Un altro passaggio fondamentale è il rapporto perverso tra deculturazione e oppressione. Quando manca un accordo su quali siano i valori comuni, ogni minoranza reclama il riconoscimento pubblico e la protezione legislativa. Qui ci viene in soccorso Giovanni Sartori. In Pluralismo, multiculturalismo e estranei. Saggio sulla società multietnica (2000), il politologo si chiedeva quanto la società aperta, cioè pluralistica, potesse diventare aperta senza collassare. Le rivendicazioni di un numero crescente di minoranze (spesso astoriche e inventate di sana pianta) portano «a leggi diseguali caratterizzate da eccezioni». Il multiculturalismo conduce alla «secessione culturale» perché fa «prevalere la separazione sull'integrazione». Lo Stato liberale sottrae l'individuo all'arbitrio perché le leggi si applicano senza distinzioni.
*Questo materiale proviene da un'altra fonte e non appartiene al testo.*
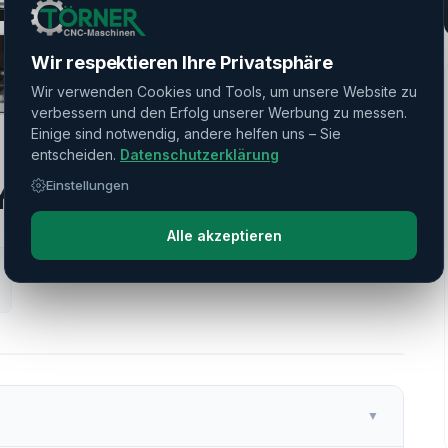
Wir respektieren Ihre Privatsphäre
Wir verwenden Cookies und Tools, um unsere Website zu
verbessern und den Erfolg unserer Werbung zu messen.
Einige sind notwendig, andere helfen uns – Sie
entscheiden.
Datenschutzerklärung
 (U500)
Einstellungen
Alle akzeptieren
▼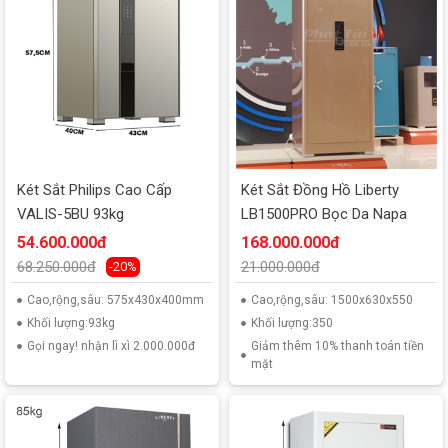
Két Sắt Philips Cao Cấp
Két Sắt Đồng Hồ Liberty
VALIS-5BU 93kg
LB1500PRO Bọc Da Napa
54.600.000đ
168.000.000đ
68.250.000đ
21.000.000đ
-20%
Cao,rộng,sâu: 575x430x400mm
Cao,rộng,sâu: 1500x630x550
Khối lượng:93kg
Khối lượng:350
Gọi ngay! nhận lì xì 2.000.000đ
Giảm thêm 10% thanh toán tiền
mặt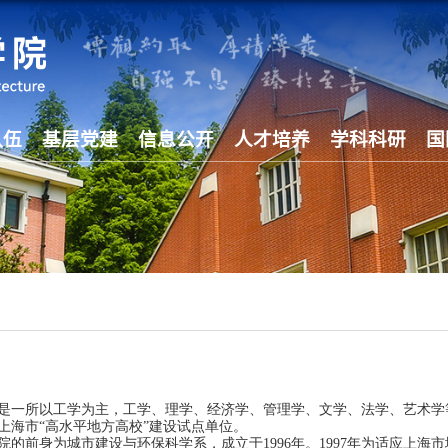
队伍
基层党建
信息公开
人才培养
学科科研
国
是一所以工学为主，工学、理学、经济学、管理学、文学、法学、艺术学
上海市“高水平地方高校”建设试点单位。
院的前身为城市建设与环保科学系，成立于
1996
年。
1997
年为适应上海市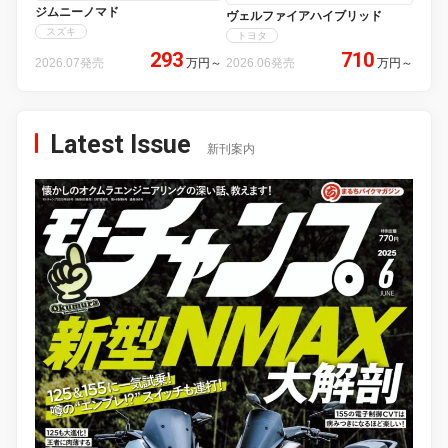
ジムニーノマド
ヴェルファイアハイブリッド
スズキ
トヨタ
293
710
2026.07発売
万円
～
2026.06発売
万円
～
Latest Issue
新刊案内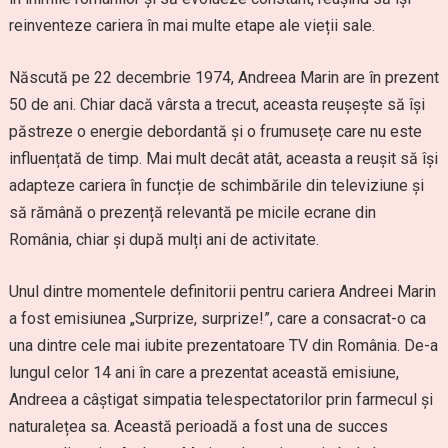
reinventeze cariera în mai multe etape ale vieții sale.
Născută pe 22 decembrie 1974, Andreea Marin are în prezent
50 de ani. Chiar dacă vârsta a trecut, aceasta reușește să își
păstreze o energie debordantă și o frumusețe care nu este
influențată de timp. Mai mult decât atât, aceasta a reușit să își
adapteze cariera în funcție de schimbările din televiziune și
să rămână o prezență relevantă pe micile ecrane din
România, chiar și după mulți ani de activitate.
Unul dintre momentele definitorii pentru cariera Andreei Marin
a fost emisiunea „Surprize, surprize!”, care a consacrat-o ca
una dintre cele mai iubite prezentatoare TV din România. De-a
lungul celor 14 ani în care a prezentat această emisiune,
Andreea a câștigat simpatia telespectatorilor prin farmecul și
naturalețea sa. Această perioadă a fost una de succes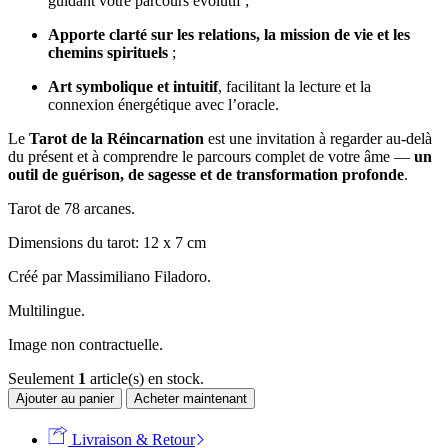
guidant votre parcours évolutif ;
Apporte clarté sur les relations, la mission de vie et les
chemins spirituels
;
Art symbolique et intuitif
, facilitant la lecture et la
connexion énergétique avec l’oracle.
Le
Tarot de la Réincarnation
est une invitation à regarder au-delà
du présent et à comprendre le parcours complet de votre âme —
un
outil de guérison, de sagesse et de transformation profonde
.
Tarot de 78 arcanes.
Dimensions du tarot: 12 x 7 cm
Créé par Massimiliano Filadoro.
Multilingue.
Image non contractuelle.
Seulement
1
article(s) en stock.
Ajouter au panier
Acheter maintenant
Livraison & Retour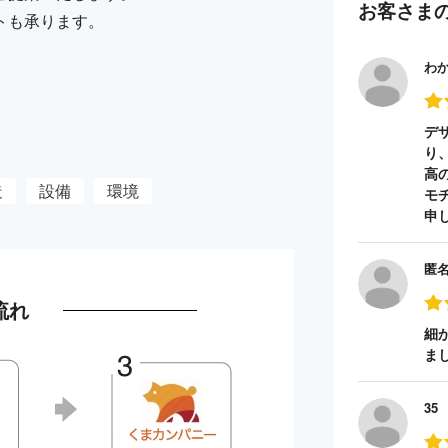
お客さま
トも承ります。
わ
デ
り
高
造
設備
環境
モ
申
匿
流れ
細
ま
35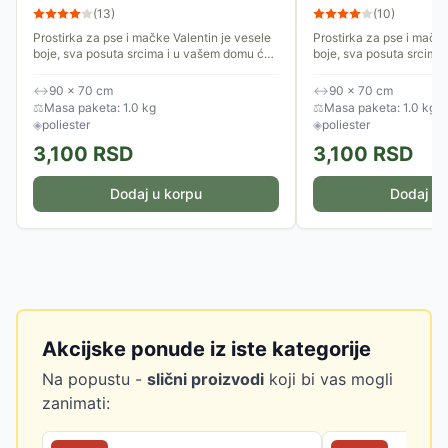
(
13
)
(
10
)
Prostirka za pse i mačke Valentin je vesele
Prostirka za pse i mačke
boje, sva posuta srcima i u vašem domu će
boje, sva posuta srcima
izgledati lepo na svakom mestu. Postavite
izgledati lepo na svako
je na omiljeno mesto...
je na omiljeno mesto...
↔
90 × 70 cm
↔
90 × 70 cm
⚖
Masa paketa: 1.0 kg
⚖
Masa paketa: 1.0 kg
◈
poliester
◈
poliester
3,100
RSD
3,100
RSD
Dodaj u korpu
Dodaj u 
Akcijske ponude iz iste kategorije
Na popustu -
slični proizvodi
koji bi vas mogli
zanimati:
Al contrario, la moltiplicazione delle leggi «speciali» porta alla frammentazione e reintroduce l'arbitrio. Allo Stato è attribuito il dovere di intervenire e il potere enorme di discriminare.
La crisi colpisce gli intellettuali e la classe dirigente nel suo insieme,
politica inclusa. Purtroppo lo sappiamo bene. La sfida, comunque, è chiara: porre rimedio alla deculturazione senza vaneggiare di un impossibile ritorno al passato. Anche perché il passato bisognerebbe almeno conoscerlo.